[Records contained in a dataset]

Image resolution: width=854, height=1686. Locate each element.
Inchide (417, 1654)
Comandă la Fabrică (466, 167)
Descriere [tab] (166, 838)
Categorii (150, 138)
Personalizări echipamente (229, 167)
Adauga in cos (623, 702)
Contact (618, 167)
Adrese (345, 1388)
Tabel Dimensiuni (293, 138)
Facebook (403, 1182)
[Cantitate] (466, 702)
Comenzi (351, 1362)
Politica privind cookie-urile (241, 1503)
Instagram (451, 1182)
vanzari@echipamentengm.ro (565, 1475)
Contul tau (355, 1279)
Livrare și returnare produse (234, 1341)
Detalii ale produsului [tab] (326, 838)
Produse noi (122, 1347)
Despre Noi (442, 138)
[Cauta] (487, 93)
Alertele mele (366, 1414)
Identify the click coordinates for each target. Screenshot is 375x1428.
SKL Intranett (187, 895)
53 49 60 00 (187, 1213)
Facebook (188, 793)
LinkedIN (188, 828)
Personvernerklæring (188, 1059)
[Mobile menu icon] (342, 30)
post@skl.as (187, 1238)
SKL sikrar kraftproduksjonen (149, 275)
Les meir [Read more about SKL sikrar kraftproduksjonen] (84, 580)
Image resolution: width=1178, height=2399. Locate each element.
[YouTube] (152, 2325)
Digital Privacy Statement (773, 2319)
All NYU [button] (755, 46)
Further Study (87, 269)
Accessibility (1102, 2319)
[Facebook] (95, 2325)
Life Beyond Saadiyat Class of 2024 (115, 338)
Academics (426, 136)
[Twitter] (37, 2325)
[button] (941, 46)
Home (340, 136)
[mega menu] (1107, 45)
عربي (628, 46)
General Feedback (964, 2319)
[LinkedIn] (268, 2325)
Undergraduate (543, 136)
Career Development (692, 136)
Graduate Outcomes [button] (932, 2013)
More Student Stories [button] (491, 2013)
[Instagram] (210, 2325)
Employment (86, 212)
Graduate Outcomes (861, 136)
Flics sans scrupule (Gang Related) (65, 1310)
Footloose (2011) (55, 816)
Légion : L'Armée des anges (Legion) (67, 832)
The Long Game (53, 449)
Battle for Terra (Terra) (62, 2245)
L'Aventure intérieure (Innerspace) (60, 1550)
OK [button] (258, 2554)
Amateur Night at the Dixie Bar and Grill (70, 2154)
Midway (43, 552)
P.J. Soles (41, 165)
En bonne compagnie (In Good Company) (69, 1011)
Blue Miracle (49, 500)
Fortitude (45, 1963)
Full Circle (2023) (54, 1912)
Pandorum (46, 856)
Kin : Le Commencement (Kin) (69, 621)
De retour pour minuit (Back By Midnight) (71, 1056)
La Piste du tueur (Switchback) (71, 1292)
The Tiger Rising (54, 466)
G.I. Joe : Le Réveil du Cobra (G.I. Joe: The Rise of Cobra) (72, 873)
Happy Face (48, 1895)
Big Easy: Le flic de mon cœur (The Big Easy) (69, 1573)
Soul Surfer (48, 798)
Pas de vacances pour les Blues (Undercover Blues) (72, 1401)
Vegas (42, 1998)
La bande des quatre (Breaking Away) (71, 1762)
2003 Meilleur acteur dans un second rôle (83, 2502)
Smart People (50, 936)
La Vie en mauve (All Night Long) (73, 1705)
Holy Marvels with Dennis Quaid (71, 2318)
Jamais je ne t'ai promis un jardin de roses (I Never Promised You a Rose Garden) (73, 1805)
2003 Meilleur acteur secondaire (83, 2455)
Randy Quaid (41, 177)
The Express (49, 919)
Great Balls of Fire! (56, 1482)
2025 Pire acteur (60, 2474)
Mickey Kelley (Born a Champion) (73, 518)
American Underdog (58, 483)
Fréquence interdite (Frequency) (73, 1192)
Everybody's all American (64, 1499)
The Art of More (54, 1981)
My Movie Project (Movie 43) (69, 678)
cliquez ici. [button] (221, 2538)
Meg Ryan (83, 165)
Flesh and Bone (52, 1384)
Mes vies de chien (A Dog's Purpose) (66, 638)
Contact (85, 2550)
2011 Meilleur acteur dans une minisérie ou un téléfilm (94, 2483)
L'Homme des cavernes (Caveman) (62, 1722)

WORK INSTRUCTIONS:
Could you reproduce the lines above, from the one that holds "Soul Surfer (48, 798)" through the last, exactly as they stand?

SOLUTION TO THIS PROBLEM:
Soul Surfer (48, 798)
Pas de vacances pour les Blues (Undercover Blues) (72, 1401)
Vegas (42, 1998)
La bande des quatre (Breaking Away) (71, 1762)
2003 Meilleur acteur dans un second rôle (83, 2502)
Smart People (50, 936)
La Vie en mauve (All Night Long) (73, 1705)
Holy Marvels with Dennis Quaid (71, 2318)
Jamais je ne t'ai promis un jardin de roses (I Never Promised You a Rose Garden) (73, 1805)
2003 Meilleur acteur secondaire (83, 2455)
Randy Quaid (41, 177)
The Express (49, 919)
Great Balls of Fire! (56, 1482)
2025 Pire acteur (60, 2474)
Mickey Kelley (Born a Champion) (73, 518)
American Underdog (58, 483)
Fréquence interdite (Frequency) (73, 1192)
Everybody's all American (64, 1499)
The Art of More (54, 1981)
My Movie Project (Movie 43) (69, 678)
cliquez ici. [button] (221, 2538)
Meg Ryan (83, 165)
Flesh and Bone (52, 1384)
Mes vies de chien (A Dog's Purpose) (66, 638)
Contact (85, 2550)
2011 Meilleur acteur dans une minisérie ou un téléfilm (94, 2483)
L'Homme des cavernes (Caveman) (62, 1722)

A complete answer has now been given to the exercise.